Ok. Truth be told, I’m using the moniker Locovoratious primarily because it sounds cool, and (surprisingly), because no one’s taken it. Although obviously supporting Local food is important to me (otherwise why would I be doing this?), but I honestly have issues with going 100% Local.

My beef (pun very much intended), as it were, with 100% local, is that this approach, in effect, institutionalizes culinary xenophobia, which in turn, begets social and ethnic xenophobia. In a diverse and multicultural society (such as Canada’s), the most immediate and effective way to understand and connect with the Other is through exposure to ethnic food. Witness the explosion of Indian, Thai, Greek, and Middle-Eastern cuisine that’s taking place everwhere, not just in major metropolitan centres. Raw Fish? Sushi?

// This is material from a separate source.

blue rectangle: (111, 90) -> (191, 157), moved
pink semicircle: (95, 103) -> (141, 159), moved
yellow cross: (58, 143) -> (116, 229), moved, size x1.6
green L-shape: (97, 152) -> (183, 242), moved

It’s defacto mainstream now, compared to say, thirty years ago, when the most exotic thing on the menu might have been a slightly spicy barbeque sauce to put on your hamburger.

To me, going 100% local would be a horrible regression to that earlier time, not just from a food perspective, but from a socio-cultural one as well. Do you really want to be part of that world? I, for one, do not.

With exposure comes appreciation. With appreciation comes understanding. With understanding comes - wait for it – Global Peace, and the shared prosperity that comes with it.

So if not 100% Local, then we have to compromise somewhere in between, creating a realistic, and balanced perspective. So don’t cook Local. Cook Locovoratiously !

What the heck does this mean?

· Use the 80/20 rule – try to, as best you can, use ingredients that are 80% from local, preferably organic sources.
· Ideally, reserve the remaining 20%, reserve for non-local spices, condiments, and staple foods, such as grains, rice, etc. I mean do you really want to eat 100% potatoes, all the time?
· Above all, stay flexible, and don’t burden yourself with guilt over not eating everything local – after all, if you’re already making a choice to support CSA’s you’re already making a difference, and having a direct impact in terms of your food supply, if not your health and the environment.
· Instead, celebrate the local, organic food you ARE using, and revel in it’s capacity to transform your meal from the ordinary to the extraordinary.

1 comments to “Cooking Locavoratiously!”

  1. I'm so excited about your blog Alpha. I'm sorry I haven't had a chance to link it to my website and promote it more - but I'll do that today. Its been planting season in the garden, and with a single farmer CSA, that means absolutely nothing else gets done for a few weeks. I'm through about 75% of the planting now (including 100 peppers, 150 tomatoes, 50 zucchini.... I could go on and on) so I have some breathing space today.

    I couldn't agree with you more about the current hype around local. The meaning of local is so arbitrary. Many are choosing "100 miles" as "local". Why? 100 miles has no environmental or social meaning. It doesn't define a foodshed or a community. Its just a round number and was the title of a best selling book. If you draw a 100 mile radius around where we are in the K-W area (which I've done) you find that most of Ontario's fruit belt and the (so called) "banana belt" along the north shore of lake Erie, and Canada's major food processing centre (GTA) are all included. So, outside of tropical fruits and imported spices, I'll challenge anyone to name 3 foods that are not local (using the grown or processed in 100 miles definition.) So - there is really no challenge there. The challenge, from my point of view, is to switch a proportion of our diets to less processed foods, prepared from closer to natural ingredients that are grown without the use of environmentally destructive inputs such as fertilizers, GMO technology and pesticides.

    Thanks for the blog Alpha! Got to get back to work now.

    Theresa
    (the farmer who manages Garden Party - the CSA in which Alpha is a member and supporter.)